City Solicitor Rosalie Evans said Friday afternoon that the city had reached a compromise with the Toronto-based company that plans to build a wind farm in Neebing. The proposal would see Horizon Wind Inc. alter some of its plans, including the removal of a controversial wind turbine location near the Loch Lomond Ski hill.

“Administration is recommending the settlement … which will see the Big Thunder Wind Farm project approved from the point of view of the city as landlord and Horizon as tenant,” Evans said Friday.

If council does approve during an April 4 meeting, Horizon will drop the lawsuit it levied against the city in October 2010.

“We’ve been working with Horizon and its lawyers to try and find a compromise that both sides can live with,” she said.

“We worked very hard at this and it is a compromise from both sides. We had to give up on some of the positions we took in the past, and Horizon had to give up on some of the positions that it took in the past.”

The compromise would allow Horizon to move ahead with the first phase of its Big Thunder Wind Park project. That phase, however, is still subject to the province’s Renewable Energy Approval.

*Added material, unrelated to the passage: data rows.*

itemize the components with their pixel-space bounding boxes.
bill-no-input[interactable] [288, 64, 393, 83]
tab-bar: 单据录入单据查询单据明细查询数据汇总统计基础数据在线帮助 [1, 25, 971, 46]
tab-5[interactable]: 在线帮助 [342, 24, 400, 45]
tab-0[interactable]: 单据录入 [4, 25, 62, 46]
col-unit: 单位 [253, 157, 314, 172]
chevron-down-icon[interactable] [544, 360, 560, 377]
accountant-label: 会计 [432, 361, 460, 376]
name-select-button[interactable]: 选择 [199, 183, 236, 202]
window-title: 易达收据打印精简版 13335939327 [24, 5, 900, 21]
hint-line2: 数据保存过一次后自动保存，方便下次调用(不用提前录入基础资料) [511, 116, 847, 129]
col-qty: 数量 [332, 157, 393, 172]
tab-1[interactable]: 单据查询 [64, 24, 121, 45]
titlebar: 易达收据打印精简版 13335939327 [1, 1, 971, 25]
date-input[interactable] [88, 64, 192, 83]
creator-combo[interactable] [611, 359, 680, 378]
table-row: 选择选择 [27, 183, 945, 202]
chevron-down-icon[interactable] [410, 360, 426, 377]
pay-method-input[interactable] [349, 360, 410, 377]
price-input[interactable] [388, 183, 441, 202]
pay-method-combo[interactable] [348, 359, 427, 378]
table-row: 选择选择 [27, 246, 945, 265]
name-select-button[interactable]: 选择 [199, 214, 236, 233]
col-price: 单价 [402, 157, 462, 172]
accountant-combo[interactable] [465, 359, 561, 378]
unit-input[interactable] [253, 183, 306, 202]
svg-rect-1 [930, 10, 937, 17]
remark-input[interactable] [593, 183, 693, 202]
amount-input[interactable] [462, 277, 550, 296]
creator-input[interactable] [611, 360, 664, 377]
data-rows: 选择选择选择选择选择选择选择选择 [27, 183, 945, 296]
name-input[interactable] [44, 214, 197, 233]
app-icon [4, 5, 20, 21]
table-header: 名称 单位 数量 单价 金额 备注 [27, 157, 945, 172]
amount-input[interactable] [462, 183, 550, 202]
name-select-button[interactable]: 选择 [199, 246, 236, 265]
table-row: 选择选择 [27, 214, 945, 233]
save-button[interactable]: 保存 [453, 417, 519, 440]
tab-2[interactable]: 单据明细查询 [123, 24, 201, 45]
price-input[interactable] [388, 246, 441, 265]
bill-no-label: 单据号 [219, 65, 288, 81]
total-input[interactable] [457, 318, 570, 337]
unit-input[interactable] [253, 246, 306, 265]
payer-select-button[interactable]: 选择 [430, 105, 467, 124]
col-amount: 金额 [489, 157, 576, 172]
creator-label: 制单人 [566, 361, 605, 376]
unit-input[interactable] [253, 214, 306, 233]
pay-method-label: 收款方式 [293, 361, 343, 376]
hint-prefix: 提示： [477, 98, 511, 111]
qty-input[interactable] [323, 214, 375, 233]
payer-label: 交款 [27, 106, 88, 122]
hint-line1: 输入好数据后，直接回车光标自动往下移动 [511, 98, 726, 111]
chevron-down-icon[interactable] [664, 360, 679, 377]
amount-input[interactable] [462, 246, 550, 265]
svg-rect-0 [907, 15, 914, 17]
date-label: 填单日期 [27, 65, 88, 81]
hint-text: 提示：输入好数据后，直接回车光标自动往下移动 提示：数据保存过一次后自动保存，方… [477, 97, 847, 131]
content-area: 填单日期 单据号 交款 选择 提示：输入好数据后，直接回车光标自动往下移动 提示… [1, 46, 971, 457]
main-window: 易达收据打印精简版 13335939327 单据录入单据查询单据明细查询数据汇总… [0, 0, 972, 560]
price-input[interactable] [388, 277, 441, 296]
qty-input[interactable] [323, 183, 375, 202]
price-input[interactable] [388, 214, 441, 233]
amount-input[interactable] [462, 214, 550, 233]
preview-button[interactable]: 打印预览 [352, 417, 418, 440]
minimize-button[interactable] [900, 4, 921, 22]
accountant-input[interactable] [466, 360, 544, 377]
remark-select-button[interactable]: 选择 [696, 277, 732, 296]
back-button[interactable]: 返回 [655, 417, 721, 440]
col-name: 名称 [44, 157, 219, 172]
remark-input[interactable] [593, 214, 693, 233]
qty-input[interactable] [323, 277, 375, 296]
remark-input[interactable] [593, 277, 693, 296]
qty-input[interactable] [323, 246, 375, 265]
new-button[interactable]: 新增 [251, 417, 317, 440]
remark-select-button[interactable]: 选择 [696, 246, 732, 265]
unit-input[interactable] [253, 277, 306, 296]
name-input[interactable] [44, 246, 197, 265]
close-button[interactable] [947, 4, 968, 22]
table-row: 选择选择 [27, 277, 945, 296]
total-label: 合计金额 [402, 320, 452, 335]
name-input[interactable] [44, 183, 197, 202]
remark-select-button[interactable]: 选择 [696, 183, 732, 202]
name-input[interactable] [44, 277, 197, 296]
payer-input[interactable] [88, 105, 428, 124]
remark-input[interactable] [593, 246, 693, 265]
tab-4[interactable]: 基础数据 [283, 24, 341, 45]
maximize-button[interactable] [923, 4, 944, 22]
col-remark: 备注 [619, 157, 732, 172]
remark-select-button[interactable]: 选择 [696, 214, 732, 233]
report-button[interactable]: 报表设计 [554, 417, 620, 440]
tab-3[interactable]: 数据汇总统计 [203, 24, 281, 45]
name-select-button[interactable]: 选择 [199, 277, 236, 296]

The company’s proposed first phase has been altered. Horizon originally had plans to build 11 turbines that would produce 16.5 megawatts of generating capacity. Now Horizon says it can build eight more efficient wind turbines and produce the same generating capacity.

The legal woes between the company and the city began after council did not approve four of Horizon’s preferred wind turbine locations during an October 2010 council meeting.

The $126 million suit filed by Horizon cited breach of duty of good faith, breach of contract and misrepresentation among other things.

A public memorandum released Friday that details the compromise states that Horizon has agreed to scrap two of the four locations the city had issues with in October. Preferred locations listed by the company’s plans as no. 10 and 11 will be shelved, while controversial sites no. 8 and 9 will remain.

New no. 10 and 11 sites have been chosen, but are now farther away from their original locations.